Using 150 years of market data, we studied 90 retirement cohorts from 1870 through 1960. We simulated what it would be like for each of these 90 cohorts to spend 60 years in retirement using the Dynamic SWR strategy. Here’s what we discovered.
A hybrid opportunity
One of the most important questions we wanted to answer was how the strategy would hold up during market turbulence, especially at the outset of retirement. This is also known as ‘sequence of returns risk’. In other words, we wanted to establish a lower bound for how far your lifestyle could potentially decline.
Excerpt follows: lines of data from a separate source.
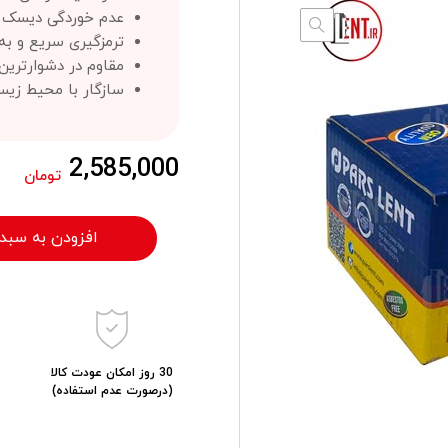
عدم خوردگی دیسک 
ترمزگیری سریع و ب
مقاوم در دشوارترین
سازگار با محیط زی
2,585,000
تومان
افزودن به سبد
30 روز امکان عودت کالا
(درصورت عدم استفاده)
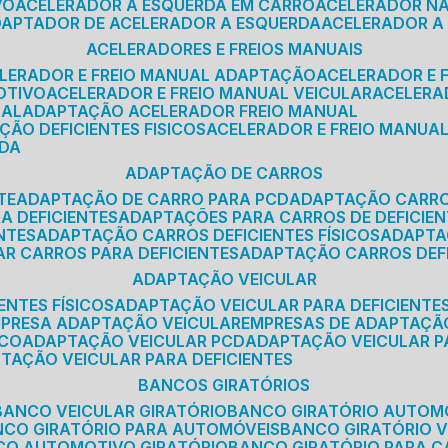
VO
ACELERADOR A ESQUERDA EM CARRO
ACELERADOR N
ADAPTADOR DE ACELERADOR A ESQUERDA
ACELERADOR A
ACELERADORES E FREIOS MANUAIS
ELERADOR E FREIO MANUAL ADAPTAÇÃO
ACELERADOR E
OTIVO
ACELERADOR E FREIO MANUAL VEICULAR
ACELER
SAL
ADAPTAÇÃO ACELERADOR FREIO MANUAL
ÇÃO DEFICIENTES FISICOS
ACELERADOR E FREIO MANUAL
RDA
ADAPTAÇÃO DE CARROS
TE
ADAPTAÇÃO DE CARRO PARA PCD
ADAPTAÇÃO CARR
A DEFICIENTES
ADAPTAÇÕES PARA CARROS DE DEFICIE
NTES
ADAPTAÇÃO CARROS DEFICIENTES FÍSICOS
ADAPT
AR CARROS PARA DEFICIENTES
ADAPTAÇÃO CARROS DEF
ADAPTAÇÃO VEICULAR
ENTES FÍSICOS
ADAPTAÇÃO VEICULAR PARA DEFICIENTES
MPRESA ADAPTAÇÃO VEICULAR
EMPRESAS DE ADAPTAÇÃ
ICO
ADAPTAÇÃO VEICULAR PCD
ADAPTAÇÃO VEICULAR 
PTAÇÃO VEICULAR PARA DEFICIENTES
BANCOS GIRATÓRIOS
BANCO VEICULAR GIRATÓRIO
BANCO GIRATÓRIO AUTOM
NCO GIRATÓRIO PARA AUTOMÓVEIS
BANCO GIRATÓRIO 
NCO AUTOMOTIVO GIRATÓRIO
BANCO GIRATÓRIO PARA 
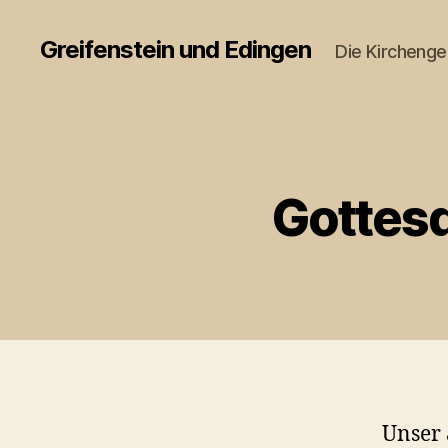
Greifenstein und Edingen
Die Kircheng
Gottesd
Unser 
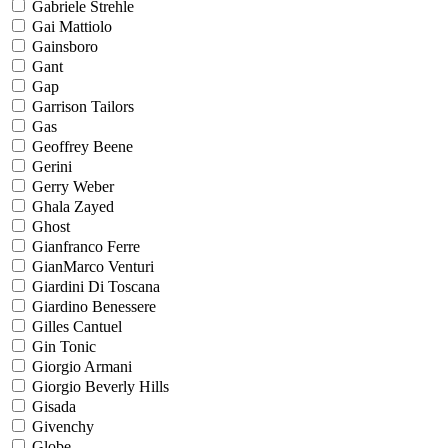
Gabriele Strehle
Gai Mattiolo
Gainsboro
Gant
Gap
Garrison Tailors
Gas
Geoffrey Beene
Gerini
Gerry Weber
Ghala Zayed
Ghost
Gianfranco Ferre
GianMarco Venturi
Giardini Di Toscana
Giardino Benessere
Gilles Cantuel
Gin Tonic
Giorgio Armani
Giorgio Beverly Hills
Gisada
Givenchy
Globe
After running well over 20,000 simulations, we discovered that portfolios consisting of at least 70% equities were able to fall back to the ‘3% rule’ for 100% of our historical retirement cohorts as long as they picked an ROI assumption of no more than 6% and an inflation assumption of no less than 2%, which are the default settings of our calculators.
Portfolios consisting of between 50% and 70% equities also demonstrated the ability to successfully fall back to the 3% rule 100% of the time, although the ROI assumption had to be dialed back quite a bit, to low as 3.8%.
Portfolios below 50% equities failed to attain the necessary growth to sustain a 3% rule floor over 60 years, regardless of the ROI assumption. This is actually not surprising, given a pure 3% rule strategy also fails this test.
A pure ‘3% rule’ strategy with a 40/60 portfolio fails achieve a 100% success rate over a 60-year retirement.
In other words, if your portfolio can support the 3% rule, you can safely use the Dynamic SWR strategy knowing that you can always fall back to the 3% rule as long as you don’t make overly optimistic assumptions about the future growth of your portfolio.
This demonstrates that the Dynamic SWR strategy, given reasonable parameters of market growth, demonstrates the remarkable ability to adapt to market conditions and provide reasonable assurances with regard to sequence of returns risk.
If history is any indication, there will be booms and busts, and the only thing that’s certain is uncertainty. My only hope is that dynamic withdrawals will help you roll with the punches.